Immediately after college, once my student debt came out of forbearance, I was hit with the reality of attempting financial independence. I needed a job with health benefits and enrolled in a teacher credentialing program. I taught Special Education, full-time, for a decade which required a degree of creativity on par with anything in the creative field. In 2010, my youngest child was born with a number of serious health challenges. Between the constant doctor’s appointments and therapies, in addition to parenting our 4-year-old, I took a leave from my teaching position. The challenges of being a mother during this time were truly indescribable. Ambulance rides, hospital stays, medical mysteries, and a general sense of loss for the normalcy of childhood my son was missing were a constant source of deep personal reflection.

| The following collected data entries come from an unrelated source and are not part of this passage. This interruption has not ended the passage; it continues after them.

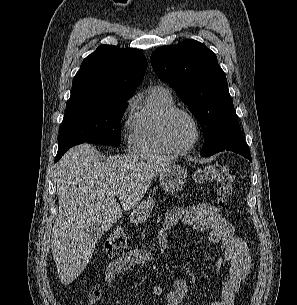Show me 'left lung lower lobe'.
Masks as SVG:
<instances>
[{
	"label": "left lung lower lobe",
	"mask_w": 297,
	"mask_h": 305,
	"mask_svg": "<svg viewBox=\"0 0 297 305\" xmlns=\"http://www.w3.org/2000/svg\"><path fill=\"white\" fill-rule=\"evenodd\" d=\"M229 151H233L235 153H238V154L244 156L245 158L249 159L250 161H252L249 149H246V150H229Z\"/></svg>",
	"instance_id": "obj_1"
}]
</instances>
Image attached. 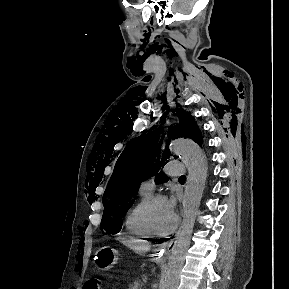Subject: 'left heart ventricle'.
<instances>
[{
	"mask_svg": "<svg viewBox=\"0 0 289 289\" xmlns=\"http://www.w3.org/2000/svg\"><path fill=\"white\" fill-rule=\"evenodd\" d=\"M152 223L158 230H166L173 222L174 216L169 212L167 208L166 199L158 200L151 213Z\"/></svg>",
	"mask_w": 289,
	"mask_h": 289,
	"instance_id": "obj_1",
	"label": "left heart ventricle"
}]
</instances>
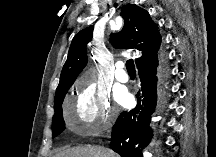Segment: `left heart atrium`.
<instances>
[{"label": "left heart atrium", "instance_id": "39dd6f15", "mask_svg": "<svg viewBox=\"0 0 216 157\" xmlns=\"http://www.w3.org/2000/svg\"><path fill=\"white\" fill-rule=\"evenodd\" d=\"M116 99L123 106L129 105L131 102V96L125 89H121L117 92Z\"/></svg>", "mask_w": 216, "mask_h": 157}]
</instances>
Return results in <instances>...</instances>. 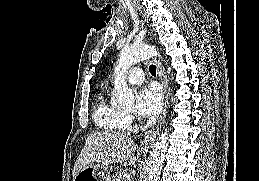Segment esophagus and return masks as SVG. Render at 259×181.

In 2011, I opened a full-inclusion children’s art studio, in order to marry my love of teaching and the arts. It was during this time that I finally allowed myself permission to pursue my own creative possibilities. I had never really considered that I was capable of a career in the arts but through my journey as a mother and educator, I finally saw a path. My first sales happened in 2017 when a local interior designer sourced my work for a couple of projects. Since then, it’s been a roller coaster of trial and error as well as finding my voice. A dream came true when I was accepted into a graduate MFA program at Pacific Northwest College of Art in Portland where I am currently a candidate! My work reflects the struggles of motherhood, gender equality, and drive for self-expression."